» Task item:
Could you output each record below exactly as it stands and leave the pictures out?

» Recorded information:
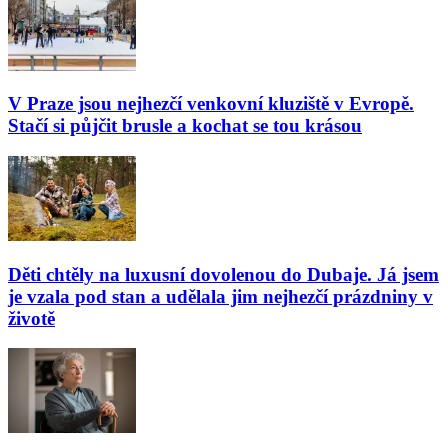
V Praze jsou nejhezčí venkovní kluziště v Evropě.
Stačí si půjčit brusle a kochat se tou krásou
Děti chtěly na luxusní dovolenou do Dubaje. Já jsem
je vzala pod stan a udělala jim nejhezčí prázdniny v
životě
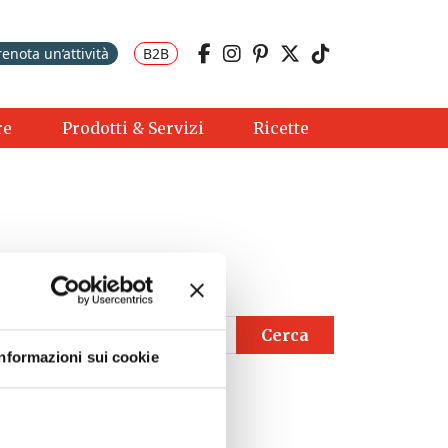
renota un’attività
B2B
re
Prodotti & Servizi
Ricette
Informazioni sui cookie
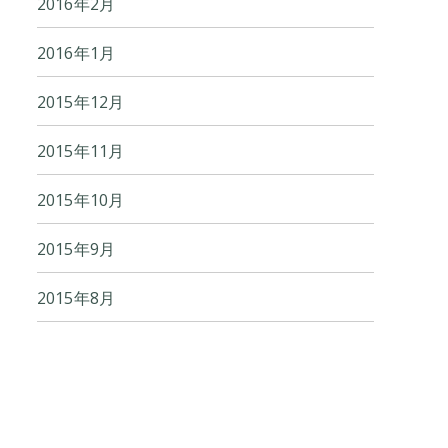
2016年2月
2016年1月
2015年12月
2015年11月
2015年10月
2015年9月
2015年8月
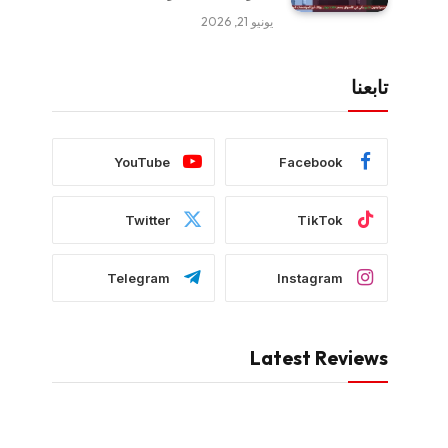
يونيو 21, 2026
تابعنا
YouTube
Facebook
Twitter
TikTok
Telegram
Instagram
Latest Reviews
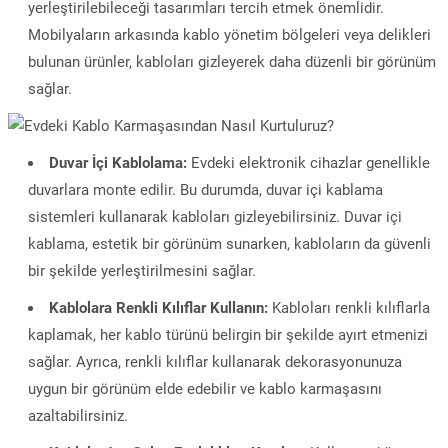
yerleştirilebileceği tasarımları tercih etmek önemlidir.
Mobilyaların arkasında kablo yönetim bölgeleri veya delikleri
bulunan ürünler, kabloları gizleyerek daha düzenli bir görünüm
sağlar.
Duvar İçi Kablolama:
Evdeki elektronik cihazlar genellikle
duvarlara monte edilir. Bu durumda, duvar içi kablama
sistemleri kullanarak kabloları gizleyebilirsiniz. Duvar içi
kablama, estetik bir görünüm sunarken, kabloların da güvenli
bir şekilde yerleştirilmesini sağlar.
Kablolara Renkli Kılıflar Kullanın:
Kabloları renkli kılıflarla
kaplamak, her kablo türünü belirgin bir şekilde ayırt etmenizi
sağlar. Ayrıca, renkli kılıflar kullanarak dekorasyonunuza
uygun bir görünüm elde edebilir ve kablo karmaşasını
azaltabilirsiniz.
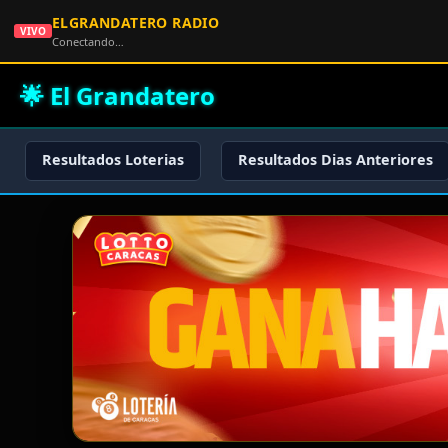
ELGRANDATERO RADIO
VIVO
Conectando…
🌟 El Grandatero
Resultados Loterias
Resultados Dias Anteriores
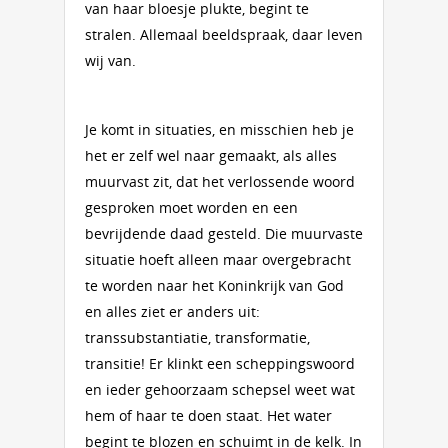
van haar bloesje plukte, begint te
stralen. Allemaal beeldspraak, daar leven
wij van.
Je komt in situaties, en misschien heb je
het er zelf wel naar gemaakt, als alles
muurvast zit, dat het verlossende woord
gesproken moet worden en een
bevrijdende daad gesteld. Die muurvaste
situatie hoeft alleen maar overgebracht
te worden naar het Koninkrijk van God
en alles ziet er anders uit:
transsubstantiatie, transformatie,
transitie! Er klinkt een scheppingswoord
en ieder gehoorzaam schepsel weet wat
hem of haar te doen staat. Het water
begint te blozen en schuimt in de kelk. In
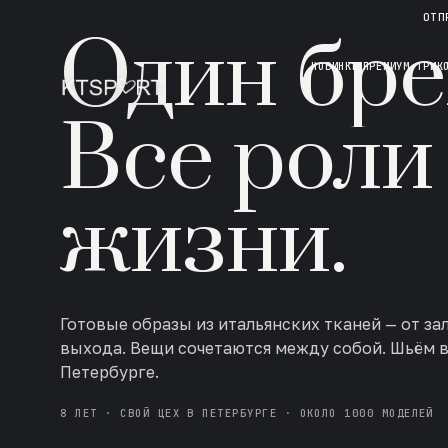
НОВАЯ КОЛЛЕКЦИЯ · AW 26/27
ОТП
Один бре
НОВИНКИ
ПРЕМИУМ ТРИК
Все роли
жизни.
Готовые образы из итальянских тканей — от за
выхода. Вещи сочетаются между собой. Шьём 
Петербурге.
8 ЛЕТ · СВОЙ ЦЕХ В ПЕТЕРБУРГЕ · ОКОЛО 1000 МОДЕЛЕЙ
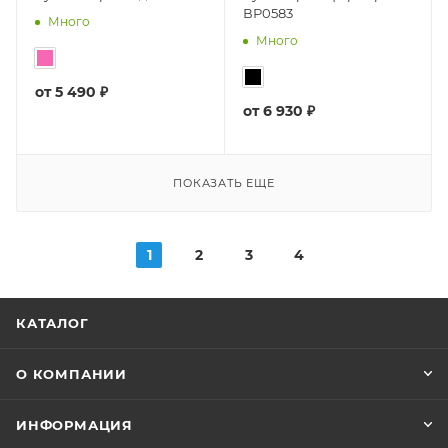
ВР0583
Много
Много
от
5 490 ₽
от
6 930 ₽
ПОКАЗАТЬ ЕЩЕ
1
2
3
4
КАТАЛОГ
О КОМПАНИИ
ИНФОРМАЦИЯ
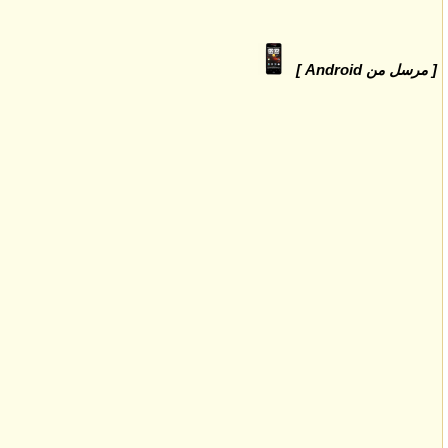
[ مرسل من Android ]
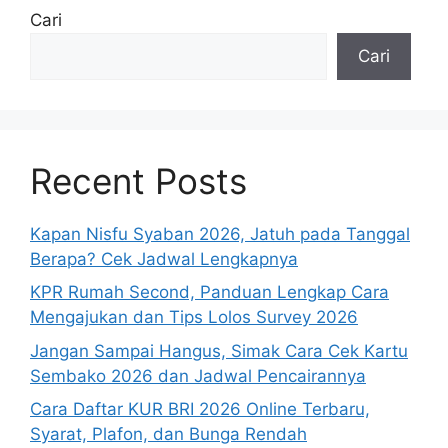
Cari
Cari
Recent Posts
Kapan Nisfu Syaban 2026, Jatuh pada Tanggal
Berapa? Cek Jadwal Lengkapnya
KPR Rumah Second, Panduan Lengkap Cara
Mengajukan dan Tips Lolos Survey 2026
Jangan Sampai Hangus, Simak Cara Cek Kartu
Sembako 2026 dan Jadwal Pencairannya
Cara Daftar KUR BRI 2026 Online Terbaru,
Syarat, Plafon, dan Bunga Rendah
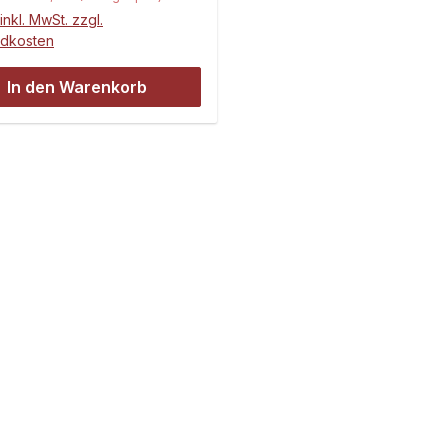
 (37.0 kg-cm) @ 6V
inkl. MwSt. zzgl.
gkeit: 4.8V; 0.14 sec
ndkosten
eb: Doppel-Kugellager
Metall Maße: Länge:
In den Warenkorb
,0 mm Höhe:
53,1 Gramm
ger
el 52mm Servokreuz
0mm
hmesser
tigungsschrauben
fungsgummis
ngshülsen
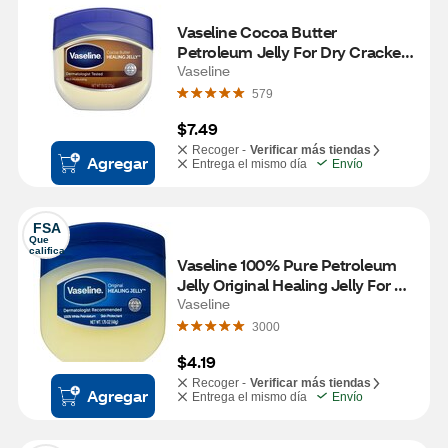
Vaseline Cocoa Butter 
Petroleum Jelly For Dry Cracked 
Skin, 7.5 OZ
Vaseline
579
$7.49
Recoger -
Verificar más tiendas
Agregar
Entrega el mismo día
Envío
FSA
Que 
califica
Vaseline 100% Pure Petroleum 
Jelly Original Healing Jelly For 
Dry Cracked Skin and Eczema 
Vaseline
Relief, 1.75 OZ
3000
$4.19
Recoger -
Verificar más tiendas
Agregar
Entrega el mismo día
Envío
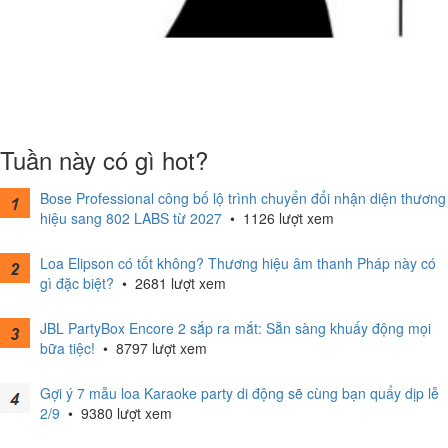
Tuần này có gì hot?
Bose Professional công bố lộ trình chuyển đổi nhận diện thương
hiệu sang 802 LABS từ 2027
•
1126 lượt xem
Loa Elipson có tốt không? Thương hiệu âm thanh Pháp này có
gì đặc biệt?
•
2681 lượt xem
JBL PartyBox Encore 2 sắp ra mắt: Sẵn sàng khuấy động mọi
bữa tiệc!
•
8797 lượt xem
Gợi ý 7 mẫu loa Karaoke party di động sẽ cùng bạn quẩy dịp lễ
2/9
•
9380 lượt xem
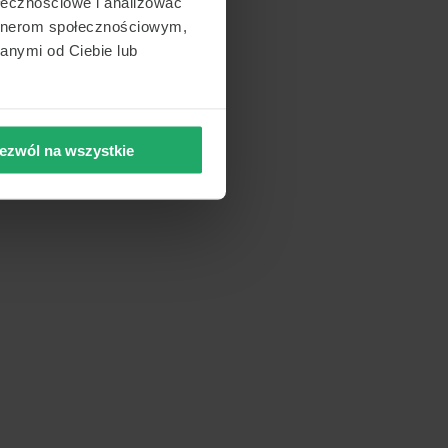
ołecznościowe i analizować
artnerom społecznościowym,
anymi od Ciebie lub
ezwól na wszystkie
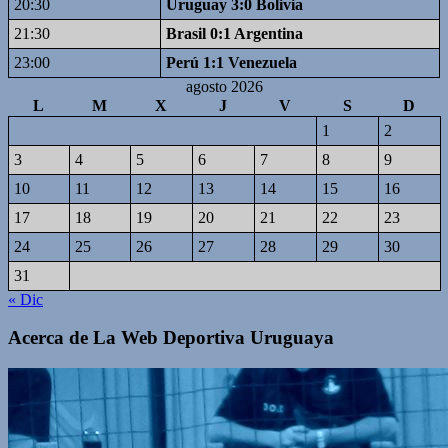
20:30
Uruguay 3:0 Bolivia
21:30
Brasil 0:1 Argentina
23:00
Perú 1:1 Venezuela
agosto 2026
L
M
X
J
V
S
D
1
2
3
4
5
6
7
8
9
10
11
12
13
14
15
16
17
18
19
20
21
22
23
24
25
26
27
28
29
30
31
« Dic
Acerca de La Web Deportiva Uruguaya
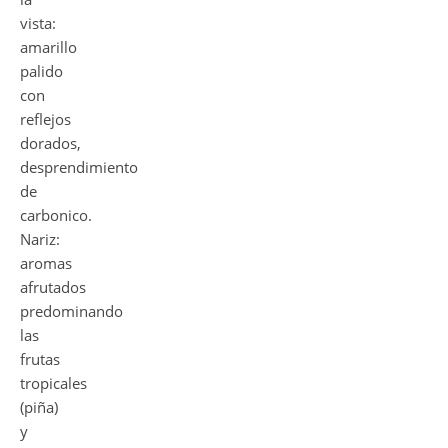
vista:
amarillo
palido
con
reflejos
dorados,
desprendimiento
de
carbonico.
Nariz:
aromas
afrutados
predominando
las
frutas
tropicales
(piña)
y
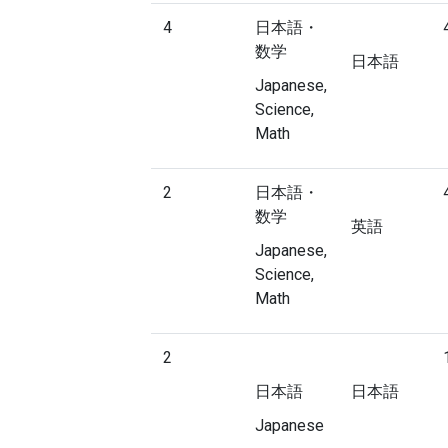
4
日本語・
数学
日本語
Japanese,
Science,
Math
2
日本語・
数学
英語
Japanese,
Science,
Math
2
日本語
日本語
Japanese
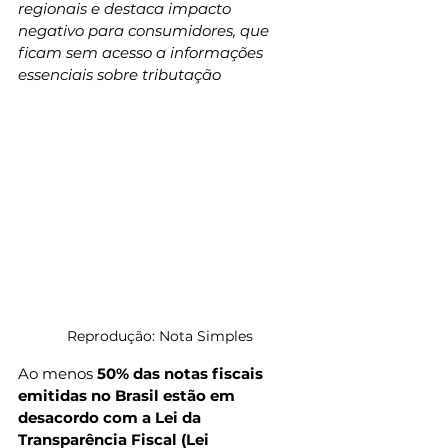
regionais e destaca impacto 
negativo para consumidores, que 
ficam sem acesso a informações 
essenciais sobre tributação
Reprodução: Nota Simples
Ao menos 
50% das notas fiscais 
emitidas no Brasil estão em 
desacordo com a Lei da 
Transparência Fiscal (Lei 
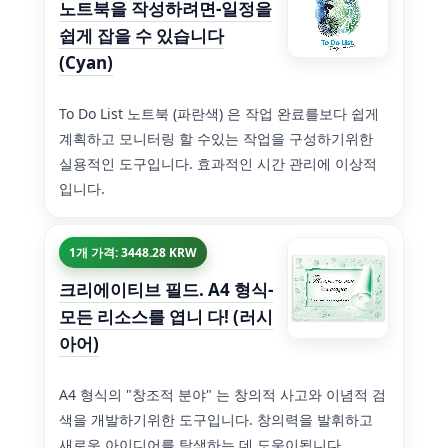
노트북을 작성하려면-일정을
쉽게 잡을 수 있습니다
(Cyan)
To Do List 노트북 (파란색) 은 작업 완료를보다 쉽게
계획하고 모니터링 할 수있는 작업을 구성하기위한
실용적인 도구입니다. 효과적인 시간 관리에 이상적
입니다.
1개 가격: 3448.28 KRW
크리에이티브 필드. A4 형식-
모든 리소스를 엽니 다! (러시
아어)
A4 형식의 "창조적 분야" 는 창의적 사고와 이념적 검
색을 개발하기위한 도구입니다. 창의력을 발휘하고
새로운 아이디어를 탐색하는 데 도움이됩니다.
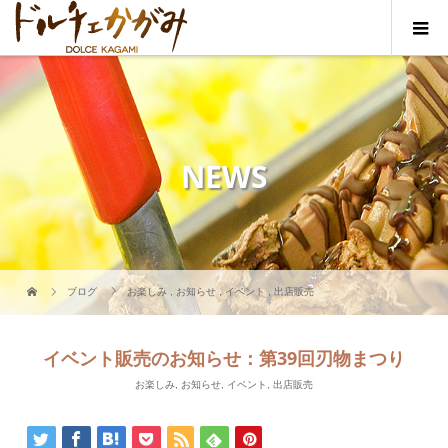
NEWS
ブログ
お楽しみ
,
お知らせ
,
イベント
,
出店販売
イベント販売のお知らせ：第39回刃物まつり
お楽しみ
,
お知らせ
,
イベント
,
出店販売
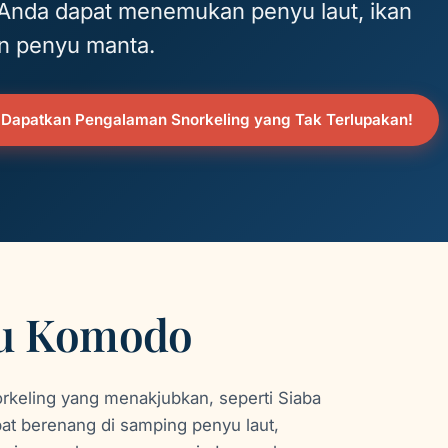
Anda dapat menemukan penyu laut, ikan
an penyu manta.
 Dapatkan Pengalaman Snorkeling yang Tak Terlupakan!
au Komodo
keling yang menakjubkan, seperti Siaba
pat berenang di samping penyu laut,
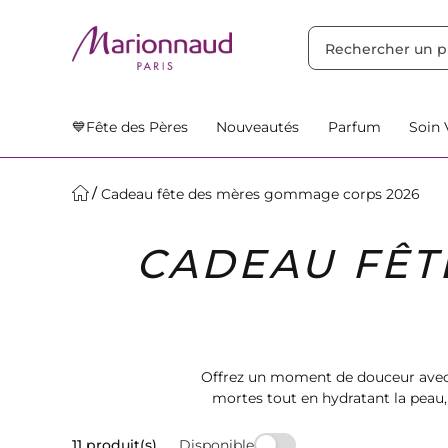
TRIER PAR
Filtres
Nos Suggestions
💙Fête des Pères
Nouveautés
Parfum
Soin 
Cadeau fête des mères gommage corps 2026
CADEAU FÊT
Offrez un moment de douceur ave
mortes tout en hydratant la peau,
Disponible
11 produit(s)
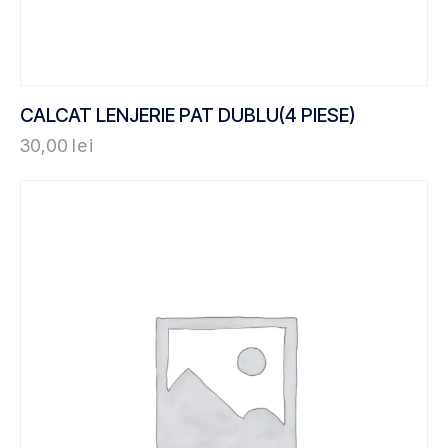
CALCAT LENJERIE PAT DUBLU(4 PIESE)
30,00
lei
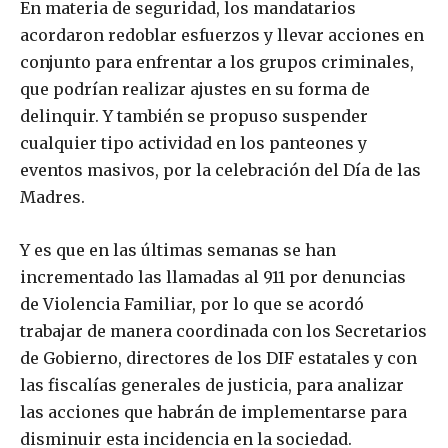
En materia de seguridad, los mandatarios
acordaron redoblar esfuerzos y llevar acciones en
conjunto para enfrentar a los grupos criminales,
que podrían realizar ajustes en su forma de
delinquir. Y también se propuso suspender
cualquier tipo actividad en los panteones y
eventos masivos, por la celebración del Día de las
Madres.
Y es que en las últimas semanas se han
incrementado las llamadas al 911 por denuncias
de Violencia Familiar, por lo que se acordó
trabajar de manera coordinada con los Secretarios
de Gobierno, directores de los DIF estatales y con
las fiscalías generales de justicia, para analizar
las acciones que habrán de implementarse para
disminuir esta incidencia en la sociedad.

» Exercise solution:
V Praze jsou nejhezčí venkovní kluziště v Evropě.
Stačí si půjčit brusle a kochat se tou krásou
Děti chtěly na luxusní dovolenou do Dubaje. Já jsem
je vzala pod stan a udělala jim nejhezčí prázdniny v
životě
renota un’attività
B2B
re
Prodotti & Servizi
Ricette
Informazioni sui cookie
2016年2月
2016年1月
2015年12月
2015年11月
2015年10月
2015年9月
2015年8月
يونيو 21, 2026
تابعنا
YouTube
Facebook
Twitter
TikTok
Telegram
Instagram
Latest Reviews
yerleştirilebileceği tasarımları tercih etmek önemlidir.
Mobilyaların arkasında kablo yönetim bölgeleri veya delikleri
bulunan ürünler, kabloları gizleyerek daha düzenli bir görünüm
sağlar.
Duvar İçi Kablolama:
Evdeki elektronik cihazlar genellikle
duvarlara monte edilir. Bu durumda, duvar içi kablama
sistemleri kullanarak kabloları gizleyebilirsiniz. Duvar içi
kablama, estetik bir görünüm sunarken, kabloların da güvenli
bir şekilde yerleştirilmesini sağlar.
Kablolara Renkli Kılıflar Kullanın:
Kabloları renkli kılıflarla
kaplamak, her kablo türünü belirgin bir şekilde ayırt etmenizi
sağlar. Ayrıca, renkli kılıflar kullanarak dekorasyonunuza
uygun bir görünüm elde edebilir ve kablo karmaşasını
azaltabilirsiniz.
ELGRANDATERO RADIO
VIVO
Conectando…
🌟 El Grandatero
Resultados Loterias
Resultados Dias Anteriores
van haar bloesje plukte, begint te
stralen. Allemaal beeldspraak, daar leven
wij van.
Je komt in situaties, en misschien heb je
het er zelf wel naar gemaakt, als alles
muurvast zit, dat het verlossende woord
gesproken moet worden en een
bevrijdende daad gesteld. Die muurvaste
situatie hoeft alleen maar overgebracht
te worden naar het Koninkrijk van God
en alles ziet er anders uit:
transsubstantiatie, transformatie,
transitie! Er klinkt een scheppingswoord
en ieder gehoorzaam schepsel weet wat
hem of haar te doen staat. Het water
begint te blozen en schuimt in de kelk. In
НОВАЯ КОЛЛЕКЦИЯ · AW 26/27
ОТП
Один бре
НОВИНКИ
ПРЕМИУМ ТРИК
Все роли
жизни.
Готовые образы из итальянских тканей — от за
выхода. Вещи сочетаются между собой. Шьём 
Петербурге.
8 ЛЕТ · СВОЙ ЦЕХ В ПЕТЕРБУРГЕ · ОКОЛО 1000 МОДЕЛЕЙ
ВР0583
Много
Много
от
5 490 ₽
от
6 930 ₽
ПОКАЗАТЬ ЕЩЕ
1
2
3
4
КАТАЛОГ
О КОМПАНИИ
ИНФОРМАЦИЯ
[ مرسل من Android ]
Cari
Cari
Recent Posts
Kapan Nisfu Syaban 2026, Jatuh pada Tanggal
Berapa? Cek Jadwal Lengkapnya
KPR Rumah Second, Panduan Lengkap Cara
Mengajukan dan Tips Lolos Survey 2026
Jangan Sampai Hangus, Simak Cara Cek Kartu
Sembako 2026 dan Jadwal Pencairannya
Cara Daftar KUR BRI 2026 Online Terbaru,
Syarat, Plafon, dan Bunga Rendah
 (37.0 kg-cm) @ 6V
inkl. MwSt. zzgl.
gkeit: 4.8V; 0.14 sec
ndkosten
eb: Doppel-Kugellager
Metall Maße: Länge:
In den Warenkorb
,0 mm Höhe:
53,1 Gramm
ger
el 52mm Servokreuz
0mm
hmesser
tigungsschrauben
fungsgummis
ngshülsen
Vaseline Cocoa Butter 
Petroleum Jelly For Dry Cracked 
Skin, 7.5 OZ
Vaseline
579
$7.49
Recoger -
Verificar más tiendas
Agregar
Entrega el mismo día
Envío
FSA
Que 
califica
Vaseline 100% Pure Petroleum 
Jelly Original Healing Jelly For 
Dry Cracked Skin and Eczema 
Vaseline
Relief, 1.75 OZ
3000
$4.19
Recoger -
Verificar más tiendas
Agregar
Entrega el mismo día
Envío
Tuần này có gì hot?
Bose Professional công bố lộ trình chuyển đổi nhận diện thương
hiệu sang 802 LABS từ 2027
•
1126 lượt xem
Loa Elipson có tốt không? Thương hiệu âm thanh Pháp này có
gì đặc biệt?
•
2681 lượt xem
JBL PartyBox Encore 2 sắp ra mắt: Sẵn sàng khuấy động mọi
bữa tiệc!
•
8797 lượt xem
Gợi ý 7 mẫu loa Karaoke party di động sẽ cùng bạn quẩy dịp lễ
2/9
•
9380 lượt xem
ołecznościowe i analizować
artnerom społecznościowym,
anymi od Ciebie lub
ezwól na wszystkie
20:30
Uruguay 3:0 Bolivia
21:30
Brasil 0:1 Argentina
23:00
Perú 1:1 Venezuela
agosto 2026
L
M
X
J
V
S
D
1
2
3
4
5
6
7
8
9
10
11
12
13
14
15
16
17
18
19
20
21
22
23
24
25
26
27
28
29
30
31
« Dic
Acerca de La Web Deportiva Uruguaya
vista:
amarillo
palido
con
reflejos
dorados,
desprendimiento
de
carbonico.
Nariz:
aromas
afrutados
predominando
las
frutas
tropicales
(piña)
y
4
日本語・
数学
日本語
Japanese,
Science,
Math
2
日本語・
数学
英語
Japanese,
Science,
Math
2
日本語
日本語
Japanese
regionais e destaca impacto 
negativo para consumidores, que 
ficam sem acesso a informações 
essenciais sobre tributação
Reprodução: Nota Simples
Ao menos 
50% das notas fiscais 
emitidas no Brasil estão em 
desacordo com a Lei da 
Transparência Fiscal (Lei 
노트북을 작성하려면-일정을
쉽게 잡을 수 있습니다
(Cyan)
To Do List 노트북 (파란색) 은 작업 완료를보다 쉽게
계획하고 모니터링 할 수있는 작업을 구성하기위한
실용적인 도구입니다. 효과적인 시간 관리에 이상적
입니다.
1개 가격: 3448.28 KRW
크리에이티브 필드. A4 형식-
모든 리소스를 엽니 다! (러시
아어)
A4 형식의 "창조적 분야" 는 창의적 사고와 이념적 검
색을 개발하기위한 도구입니다. 창의력을 발휘하고
새로운 아이디어를 탐색하는 데 도움이됩니다.
NEWS
ブログ
お楽しみ
,
お知らせ
,
イベント
,
出店販売
イベント販売のお知らせ：第39回刃物まつり
お楽しみ
,
お知らせ
,
イベント
,
出店販売
Anda dapat menemukan penyu laut, ikan
an penyu manta.
 Dapatkan Pengalaman Snorkeling yang Tak Terlupakan!
au Komodo
keling yang menakjubkan, seperti Siaba
pat berenang di samping penyu laut,
TRIER PAR
Filtres
Nos Suggestions
💙Fête des Pères
Nouveautés
Parfum
Soin 
Cadeau fête des mères gommage corps 2026
CADEAU FÊT
Offrez un moment de douceur ave
mortes tout en hydratant la peau,
Disponible
11 produit(s)
CALCAT LENJERIE PAT DUBLU(4 PIESE)
30,00
lei
En materia de seguridad, los mandatarios
acordaron redoblar esfuerzos y llevar acciones en
conjunto para enfrentar a los grupos criminales,
que podrían realizar ajustes en su forma de
delinquir. Y también se propuso suspender
cualquier tipo actividad en los panteones y
eventos masivos, por la celebración del Día de las
Madres.
Y es que en las últimas semanas se han
incrementado las llamadas al 911 por denuncias
de Violencia Familiar, por lo que se acordó
trabajar de manera coordinada con los Secretarios
de Gobierno, directores de los DIF estatales y con
las fiscalías generales de justicia, para analizar
las acciones que habrán de implementarse para
disminuir esta incidencia en la sociedad.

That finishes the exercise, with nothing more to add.